» Your task: Report all lines below with the word "Chinese".

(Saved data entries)

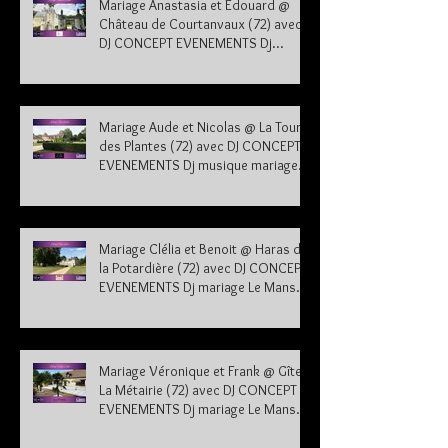
Mariage Anastasia et Edouard @
Château de Courtanvaux (72) avec
DJ CONCEPT EVENEMENTS Dj
musique mariage Sarthe
Mariage Aude et Nicolas @ La Tour
des Plantes (72) avec DJ CONCEPT
EVENEMENTS Dj musique mariage
Sarthe
Mariage Clélia et Benoit @ Haras de
la Potardière (72) avec DJ CONCEPT
EVENEMENTS Dj mariage Le Mans
Sarthe 72
Mariage Véronique et Frank @ Gîte
La Métairie (72) avec DJ CONCEPT
EVENEMENTS Dj mariage Le Mans
Sarthe 72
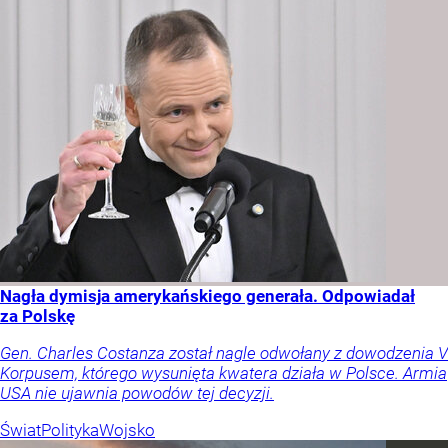
Nagła dymisja amerykańskiego generała. Odpowiadał
za Polskę
Gen. Charles Costanza został nagle odwołany z dowodzenia V
Korpusem, którego wysunięta kwatera działa w Polsce. Armia
USA nie ujawnia powodów tej decyzji.
Świat
Polityka
Wojsko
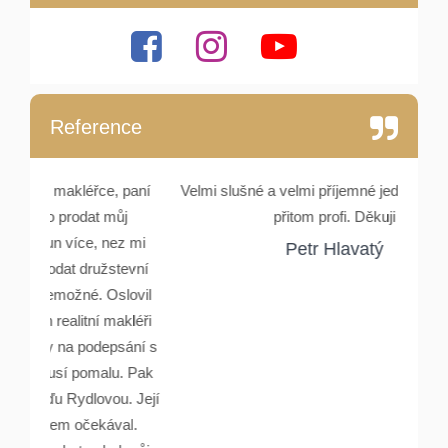
Reference
e, paní
Velmi slušné a velmi příjemné jednání. Lidské a
Setka
můj
přitom profi. Děkuji
Rydlové
nez mi
a ocho
Petr Hlavatý
stevní
Oslovil
makléři
psání s
lu. Pak
ou. Její
ával.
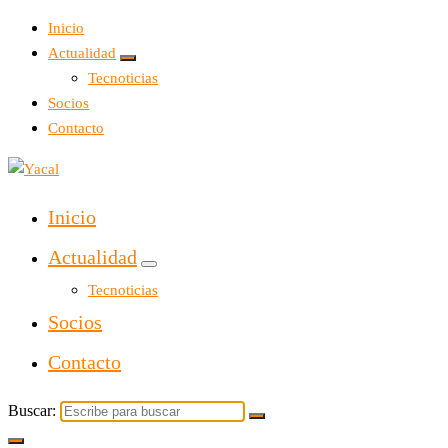
Inicio
Actualidad
Tecnoticias
Socios
Contacto
Yacal micro hosting
Inicio
Actualidad
Tecnoticias
Socios
Contacto
Buscar:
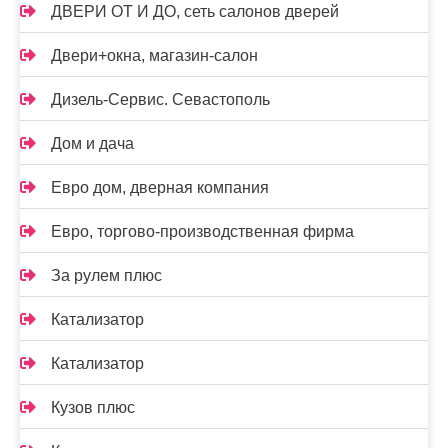
ДВЕРИ ОТ И ДО, сеть салонов дверей
Двери+окна, магазин-салон
Дизель-Сервис. Севастополь
Дом и дача
Евро дом, дверная компания
Евро, торгово-производственная фирма
За рулем плюс
Катализатор
Катализатор
Кузов плюс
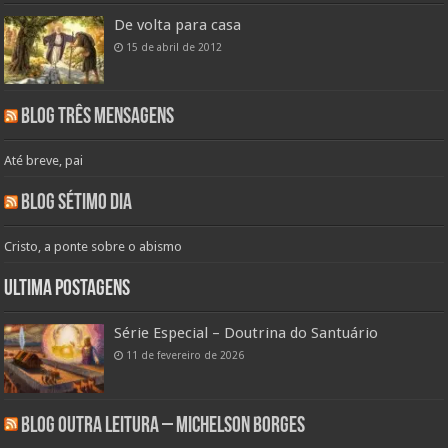
De volta para casa
15 de abril de 2012
Blog Três Mensagens
Até breve, pai
Blog Sétimo Dia
Cristo, a ponte sobre o abismo
Ultima Postagens
Série Especial – Doutrina do Santuário
11 de fevereiro de 2026
Blog Outra Leitura – Michelson Borges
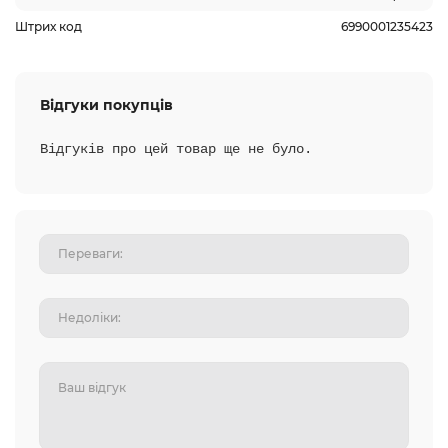
Штрих код
6990001235423
Відгуки покупців
Відгуків про цей товар ще не було.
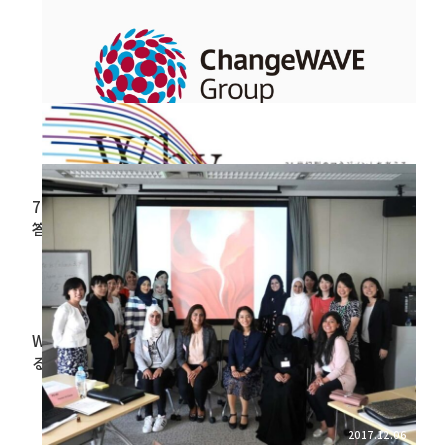
～
2018.09.13
【講演報告】営業マネジメントの価値創出
2018.08.27
71％の管理職が「バイアスがあると気づいた」と回
答〜管理職向けe-learningツール「ANGLE」無意識バ
イアス編〜
2018.05.15
Why Diversity #3 「21世紀型のマネジメントを考え
る〜無意識バイアス編〜」
2017.12.06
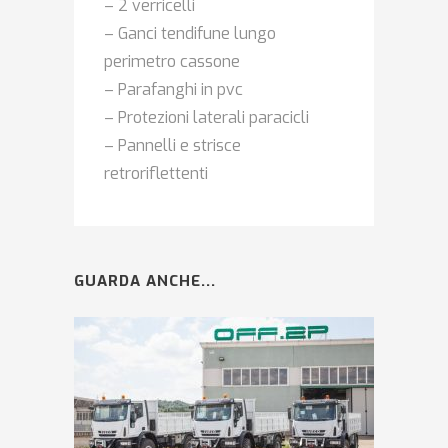
– 2 verricelli
– Ganci tendifune lungo
perimetro cassone
– Parafanghi in pvc
– Protezioni laterali paracicli
– Pannelli e strisce
retroriflettenti
GUARDA ANCHE...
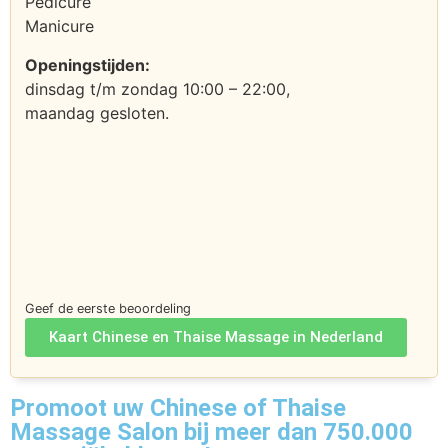
Pedicure
Manicure
Openingstijden:
dinsdag t/m zondag 10:00 – 22:00,
maandag gesloten.
Geef de eerste beoordeling
Kaart Chinese en Thaise Massage in Nederland
Promoot uw Chinese of Thaise
Massage Salon bij meer dan 750.000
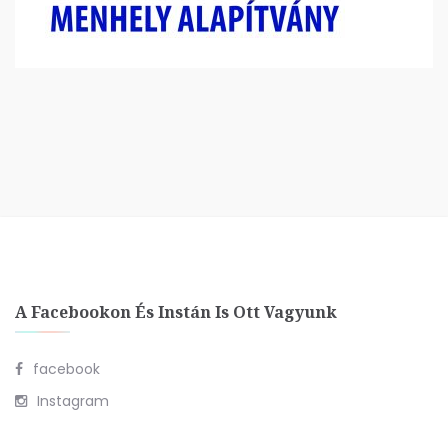
A Facebookon És Instán Is Ott Vagyunk
facebook
Instagram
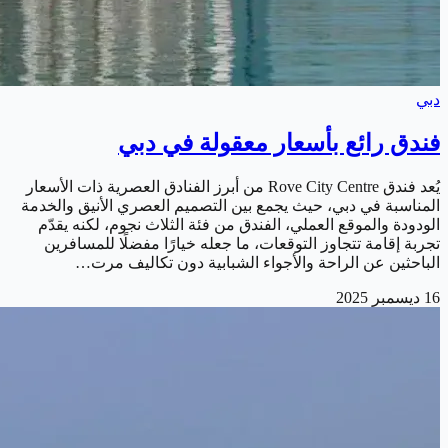
دبي
فندق رائع بأسعار معقولة في دبي
يُعد فندق Rove City Centre من أبرز الفنادق العصرية ذات الأسعار
المناسبة في دبي، حيث يجمع بين التصميم العصري الأنيق والخدمة
الودودة والموقع العملي، الفندق من فئة الثلاث نجوم، لكنه يقدّم
تجربة إقامة تتجاوز التوقعات، ما جعله خيارًا مفضلًا للمسافرين
الباحثين عن الراحة والأجواء الشبابية دون تكاليف مرت…
16 ديسمبر 2025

» Task response:
Kaart Chinese en Thaise Massage in Nederland
Promoot uw Chinese of Thaise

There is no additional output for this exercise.